◆ Given information:

══════════════════════════════

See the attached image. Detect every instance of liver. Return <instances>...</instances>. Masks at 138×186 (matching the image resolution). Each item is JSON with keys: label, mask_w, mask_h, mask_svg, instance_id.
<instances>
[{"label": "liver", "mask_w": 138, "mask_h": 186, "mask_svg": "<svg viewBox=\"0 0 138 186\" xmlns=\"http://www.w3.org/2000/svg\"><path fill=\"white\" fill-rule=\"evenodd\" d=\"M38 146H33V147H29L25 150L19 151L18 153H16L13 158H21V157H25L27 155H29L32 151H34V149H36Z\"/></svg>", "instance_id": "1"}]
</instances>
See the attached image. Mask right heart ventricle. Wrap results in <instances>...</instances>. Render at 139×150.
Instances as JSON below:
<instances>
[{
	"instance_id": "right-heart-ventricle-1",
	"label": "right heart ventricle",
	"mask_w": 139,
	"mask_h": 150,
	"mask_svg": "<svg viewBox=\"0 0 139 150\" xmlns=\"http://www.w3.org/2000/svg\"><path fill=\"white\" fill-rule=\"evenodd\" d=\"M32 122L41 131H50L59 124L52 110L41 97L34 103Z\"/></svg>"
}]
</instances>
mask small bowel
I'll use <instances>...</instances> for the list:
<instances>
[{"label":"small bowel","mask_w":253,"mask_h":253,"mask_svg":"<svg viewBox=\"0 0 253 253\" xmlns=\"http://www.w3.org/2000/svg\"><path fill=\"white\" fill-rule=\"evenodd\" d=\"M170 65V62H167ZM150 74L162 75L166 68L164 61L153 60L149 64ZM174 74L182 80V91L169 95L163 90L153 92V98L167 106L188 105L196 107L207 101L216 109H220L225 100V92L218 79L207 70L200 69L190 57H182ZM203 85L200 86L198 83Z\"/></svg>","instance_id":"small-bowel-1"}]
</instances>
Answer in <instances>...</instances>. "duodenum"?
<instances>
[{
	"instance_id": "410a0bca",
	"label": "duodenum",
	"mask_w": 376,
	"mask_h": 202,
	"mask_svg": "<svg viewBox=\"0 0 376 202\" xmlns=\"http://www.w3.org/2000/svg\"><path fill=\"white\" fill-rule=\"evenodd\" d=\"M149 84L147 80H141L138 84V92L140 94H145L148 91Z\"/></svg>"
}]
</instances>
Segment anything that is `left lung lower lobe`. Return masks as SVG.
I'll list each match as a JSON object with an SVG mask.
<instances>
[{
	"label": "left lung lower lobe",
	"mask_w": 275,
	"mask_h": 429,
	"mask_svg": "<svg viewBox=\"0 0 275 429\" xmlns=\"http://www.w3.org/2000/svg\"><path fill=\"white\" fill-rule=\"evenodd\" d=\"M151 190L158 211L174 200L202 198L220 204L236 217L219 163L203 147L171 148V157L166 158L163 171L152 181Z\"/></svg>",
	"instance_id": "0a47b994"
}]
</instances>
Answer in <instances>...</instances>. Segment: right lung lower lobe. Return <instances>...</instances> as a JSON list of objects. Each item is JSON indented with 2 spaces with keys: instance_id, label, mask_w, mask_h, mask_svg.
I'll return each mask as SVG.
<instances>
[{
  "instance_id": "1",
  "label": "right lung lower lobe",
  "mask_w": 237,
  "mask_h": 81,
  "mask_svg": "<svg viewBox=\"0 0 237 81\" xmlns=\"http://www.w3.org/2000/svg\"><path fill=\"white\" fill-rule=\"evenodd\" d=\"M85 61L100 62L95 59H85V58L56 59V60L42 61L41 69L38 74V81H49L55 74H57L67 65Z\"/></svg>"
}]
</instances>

══════════════════════════════

Output the whole listing again, keeping every line identical.

◆ Task response:
See the attached image. Detect every instance of liver. Return <instances>...</instances>. Masks at 138×186 (matching the image resolution). Each item is JSON with keys: label, mask_w, mask_h, mask_svg, instance_id.
<instances>
[{"label": "liver", "mask_w": 138, "mask_h": 186, "mask_svg": "<svg viewBox=\"0 0 138 186\" xmlns=\"http://www.w3.org/2000/svg\"><path fill=\"white\" fill-rule=\"evenodd\" d=\"M38 146H33V147H29L25 150L19 151L18 153H16L13 158H21V157H25L27 155H29L32 151H34V149H36Z\"/></svg>", "instance_id": "1"}]
</instances>
See the attached image. Mask right heart ventricle. Wrap results in <instances>...</instances>. Render at 139×150.
Instances as JSON below:
<instances>
[{
	"instance_id": "right-heart-ventricle-1",
	"label": "right heart ventricle",
	"mask_w": 139,
	"mask_h": 150,
	"mask_svg": "<svg viewBox=\"0 0 139 150\" xmlns=\"http://www.w3.org/2000/svg\"><path fill=\"white\" fill-rule=\"evenodd\" d=\"M32 122L41 131H50L59 124L52 110L41 97L34 103Z\"/></svg>"
}]
</instances>
mask small bowel
I'll use <instances>...</instances> for the list:
<instances>
[{"label":"small bowel","mask_w":253,"mask_h":253,"mask_svg":"<svg viewBox=\"0 0 253 253\" xmlns=\"http://www.w3.org/2000/svg\"><path fill=\"white\" fill-rule=\"evenodd\" d=\"M170 65V62H167ZM150 74L162 75L166 68L164 61L153 60L149 64ZM174 74L182 80V91L169 95L163 90L153 92V98L167 106L188 105L196 107L207 101L216 109H220L225 100V92L218 79L207 70L200 69L190 57H182ZM203 85L200 86L198 83Z\"/></svg>","instance_id":"small-bowel-1"}]
</instances>
Answer in <instances>...</instances>. "duodenum"?
<instances>
[{
	"instance_id": "410a0bca",
	"label": "duodenum",
	"mask_w": 376,
	"mask_h": 202,
	"mask_svg": "<svg viewBox=\"0 0 376 202\" xmlns=\"http://www.w3.org/2000/svg\"><path fill=\"white\" fill-rule=\"evenodd\" d=\"M149 84L147 80H141L138 84V92L140 94H145L148 91Z\"/></svg>"
}]
</instances>
Segment anything that is `left lung lower lobe`. Return masks as SVG.
I'll list each match as a JSON object with an SVG mask.
<instances>
[{
	"label": "left lung lower lobe",
	"mask_w": 275,
	"mask_h": 429,
	"mask_svg": "<svg viewBox=\"0 0 275 429\" xmlns=\"http://www.w3.org/2000/svg\"><path fill=\"white\" fill-rule=\"evenodd\" d=\"M151 190L158 211L174 200L202 198L220 204L236 217L219 163L203 147L171 148V157L166 158L163 171L152 181Z\"/></svg>",
	"instance_id": "0a47b994"
}]
</instances>
Answer in <instances>...</instances>. Segment: right lung lower lobe. Return <instances>...</instances> as a JSON list of objects. Each item is JSON indented with 2 spaces with keys: instance_id, label, mask_w, mask_h, mask_svg.
I'll return each mask as SVG.
<instances>
[{
  "instance_id": "1",
  "label": "right lung lower lobe",
  "mask_w": 237,
  "mask_h": 81,
  "mask_svg": "<svg viewBox=\"0 0 237 81\" xmlns=\"http://www.w3.org/2000/svg\"><path fill=\"white\" fill-rule=\"evenodd\" d=\"M85 61L100 62L95 59H85V58L56 59V60L42 61L41 69L38 74V81H49L55 74H57L67 65Z\"/></svg>"
}]
</instances>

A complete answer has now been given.